I wasn't waiting on anyone to do anything. There weren't any other bugs that needed to get fixed before I could continue.

No Integration

The system is about as self-contained as it gets. No signals, subprocesses or sockets: just Python. The only dependency is pyunit3k, which is small, robust, well-tested and also pretty darn self-contained.

No Interruptions

I wasn't answering questions on IRC, taking Skype calls, handling incoming email, doing the washing, checking Facebook, catching up on my blogs, watching a film or wrestling a bear. "Fast Commits" and "Fast Tests" probably fall into this category too.

In other words:
There is nothing except this. There's no art opening, no charity, nothing to sign. There's the next mission, and nothing else.
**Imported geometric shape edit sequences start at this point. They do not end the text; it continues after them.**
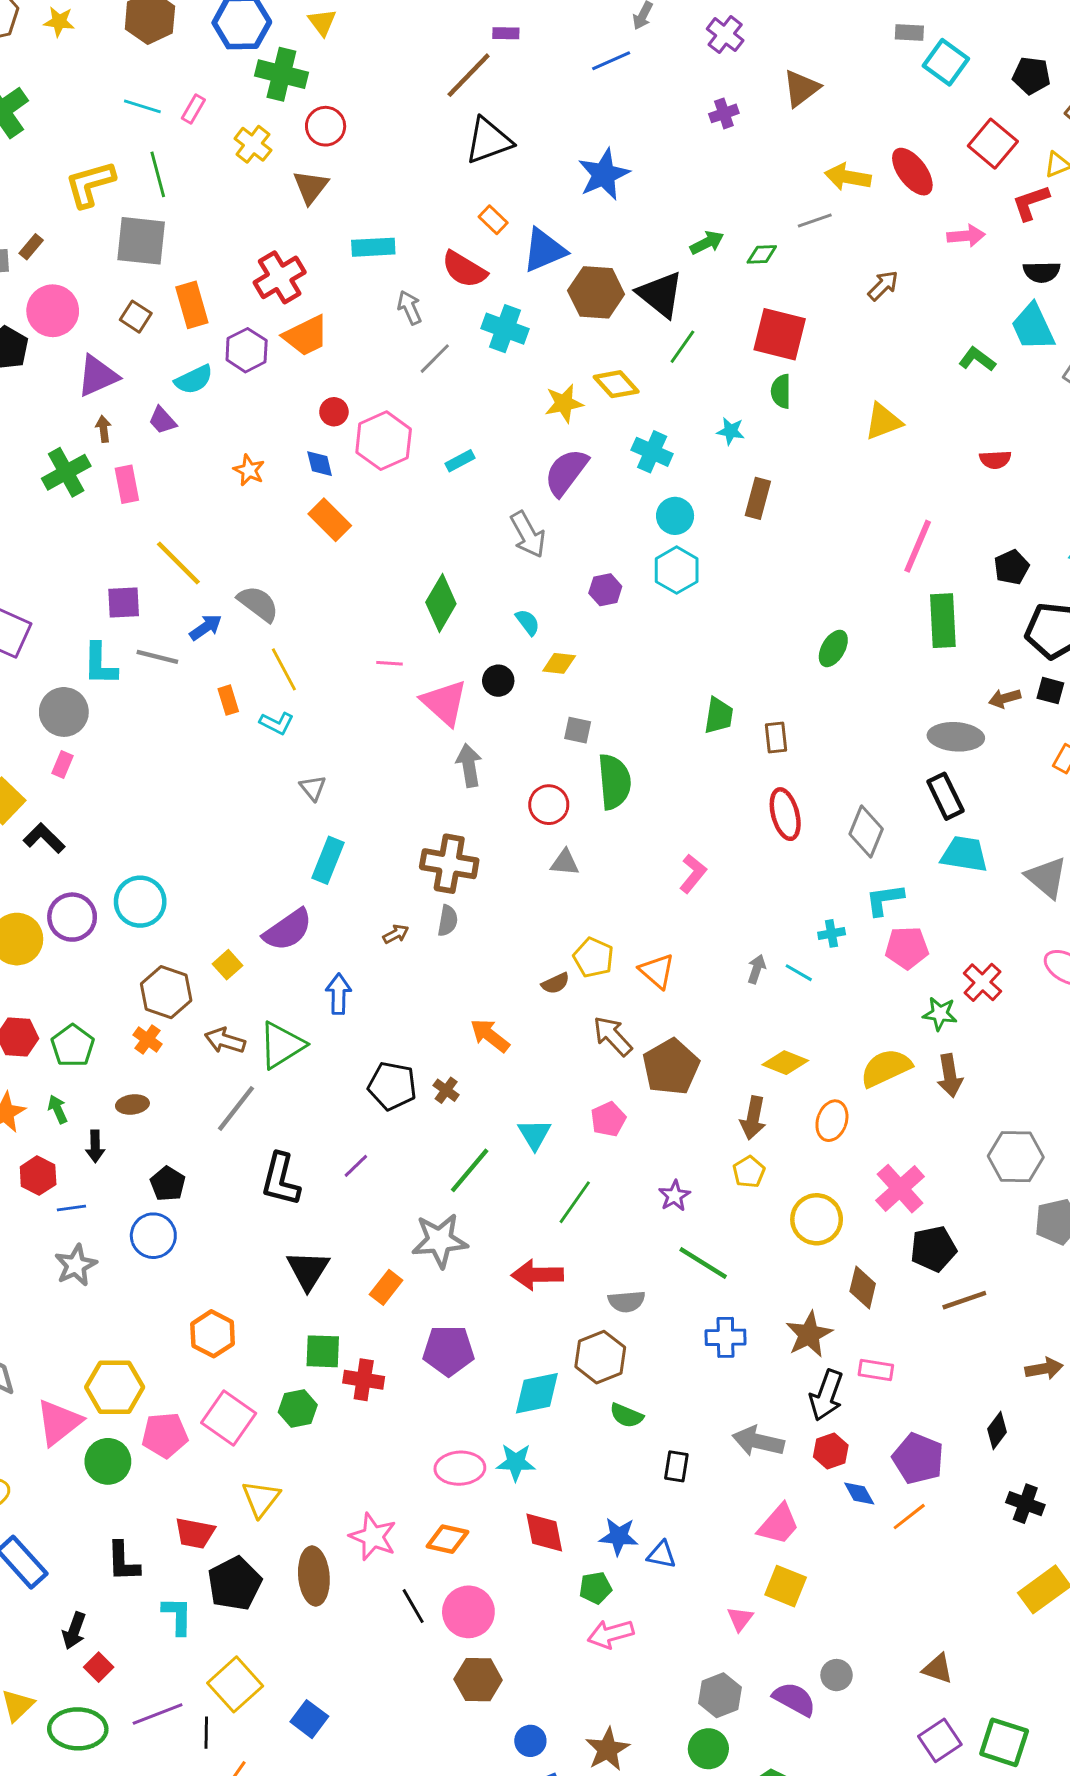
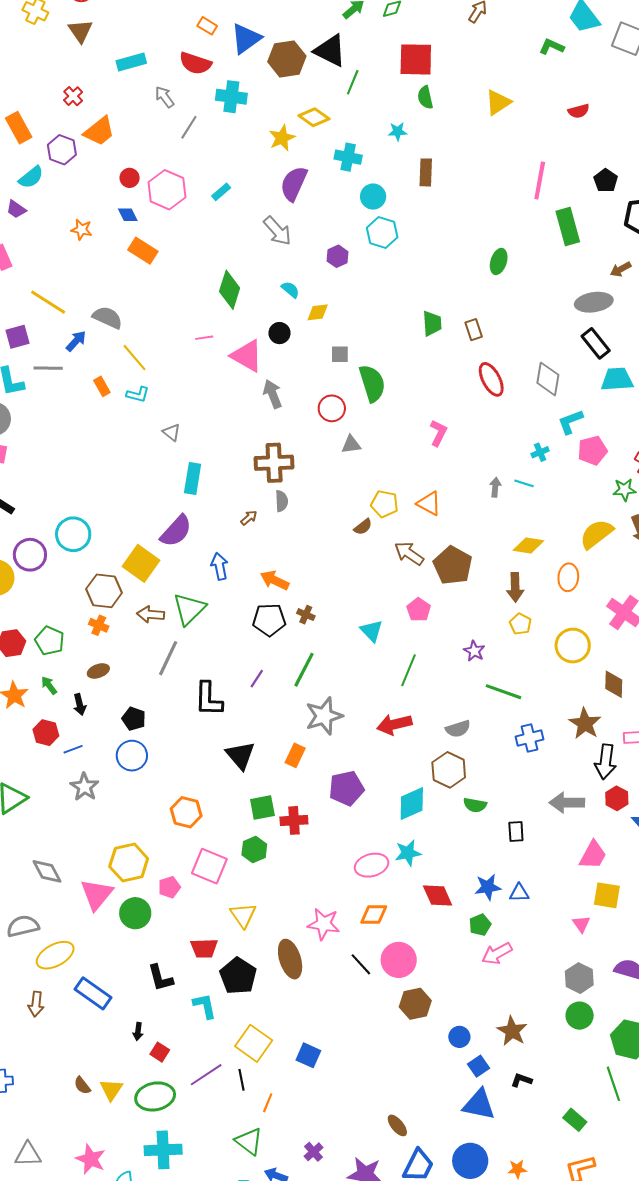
red cross: (280, 277) -> (73, 96), size x0.6
yellow square: (227, 965) -> (141, 563), size x1.8
orange arrow: (490, 1035) -> (275, 580), moved
green line: (470, 1170) -> (304, 670), moved
pink pentagon: (165, 1435) -> (169, 887), size x0.7
black arrow: (74, 1631) -> (138, 1031), size x0.7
testresources: fresh blood

Last weekend I spent a bunch of timing hacking on testresources with Rob over at Chris's place. testresources is an extension to unittest that allows tests to specify the resources they use declaratively, so that these resources can be cleanly shared between tests. On Saturday, we talked a bit about direction and decided on some goals. On Sunday, I got busy.

The idea isn't particularly new: zope.testing has had "layers" for a long time. The key differences between testresources and Zope layers are:
  • You can use more than one TestResource. You can only use one layer. Allowing tests to specify many resources makes it easier to use only the resources that you need, which in turn makes for a faster test suite.
  • A test that uses testresources can be used independently of other testresources machinery. With layers, you pretty much need the whole shebang. This means that you can use testresources with trial, bzr, nose, tribunal or unittest.TextTestRunner.
  • Layers have magical inheritance stuff. testresources has no magic.
  • Layers do some work in subprocesses to accommodate some setUps that can have no tearDown. testresources doesn't know what a process is.
That said, I'm mainly familiar with layers from Zope 3.2—they may have changed since then.
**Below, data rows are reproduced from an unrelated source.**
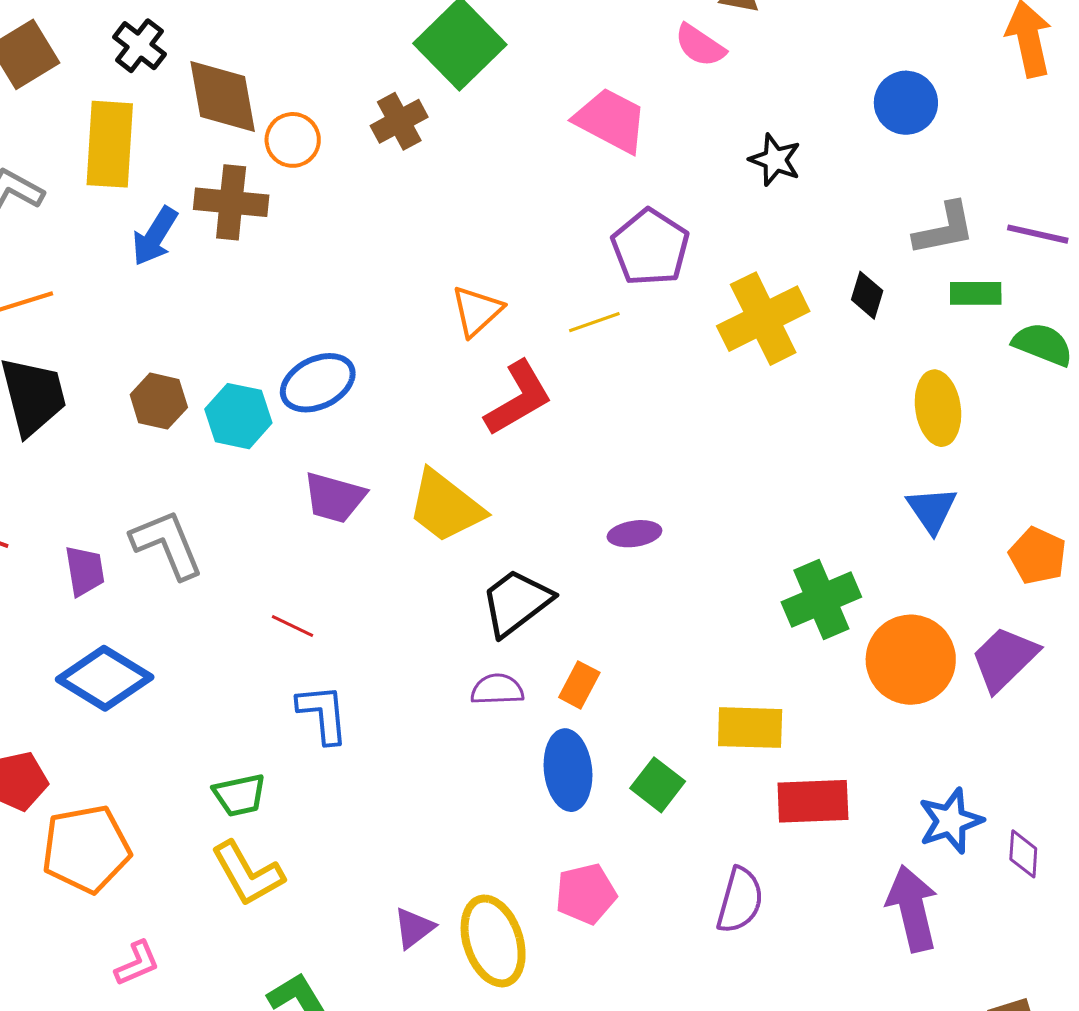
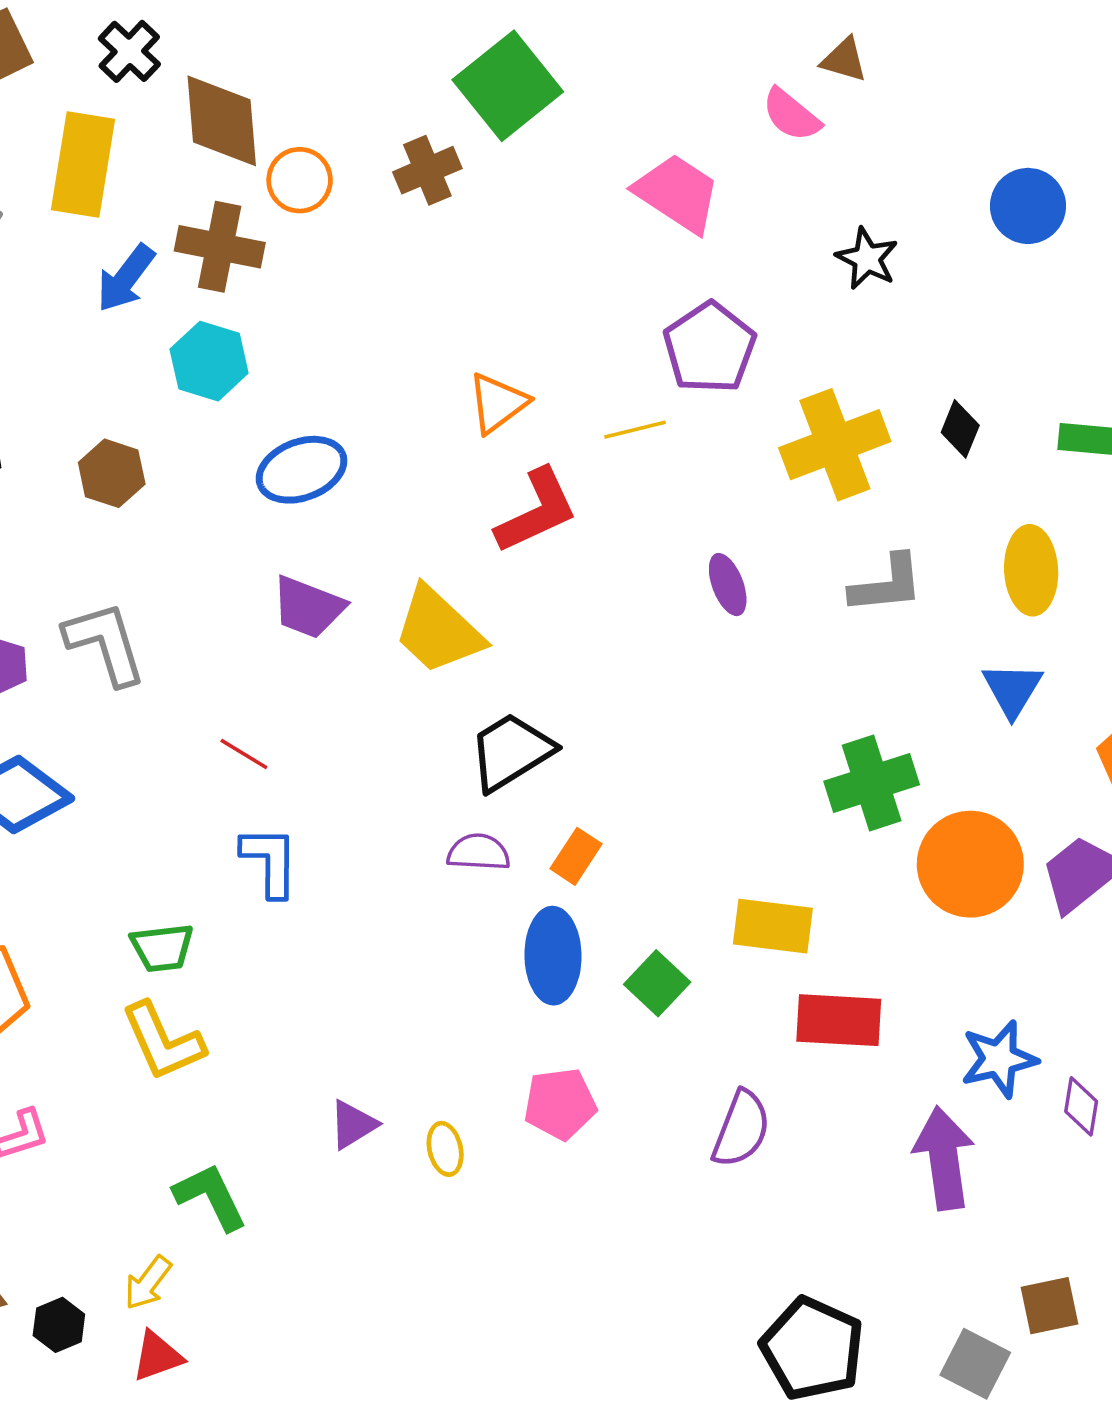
gray L-shape: (944, 229) -> (887, 584), moved
cyan hexagon: (238, 416) -> (209, 361), moved
purple ellipse: (634, 534) -> (728, 585), moved, turned 72
yellow ellipse: (493, 941) -> (445, 1149), size x0.5

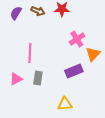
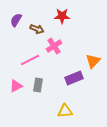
brown arrow: (38, 11) -> (37, 29), moved
pink cross: (77, 39) -> (54, 46), moved
pink line: (30, 53) -> (30, 60), turned 60

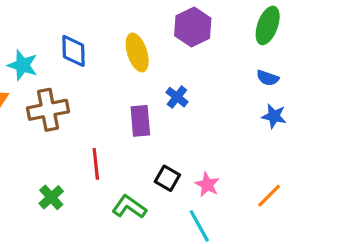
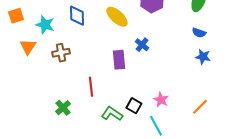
yellow ellipse: (137, 53) -> (117, 17), turned -30
brown cross: (48, 110) -> (61, 53), size x0.7
black square: (167, 178) -> (134, 106), moved

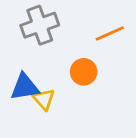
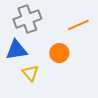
blue triangle: (25, 87) -> (16, 50), moved

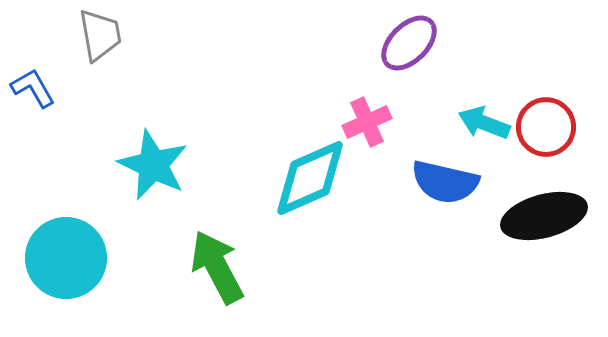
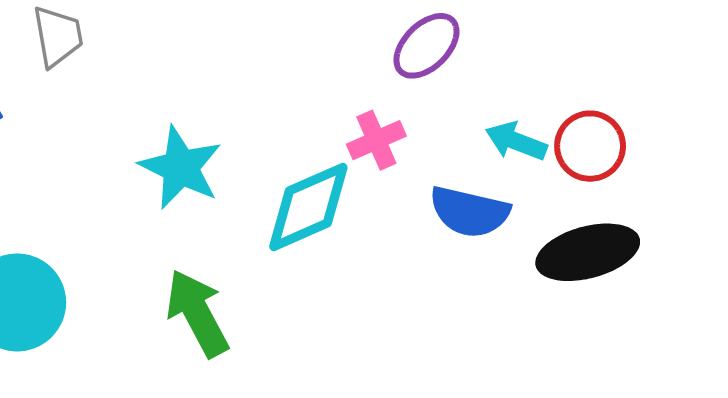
cyan star: (153, 165) -> (181, 168), moved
testresources itself is somewhat old. Rob hacked up the first version about three years ago and little has happened to it since. I've always agreed with the approach, but have also had a few qualms about implementation details that made me reluctant to use it or to recommend it. Now, it's well on its way to being something that I can trust and perhaps, love.

If you are interested, check out my branch or at least flick through the TODO file.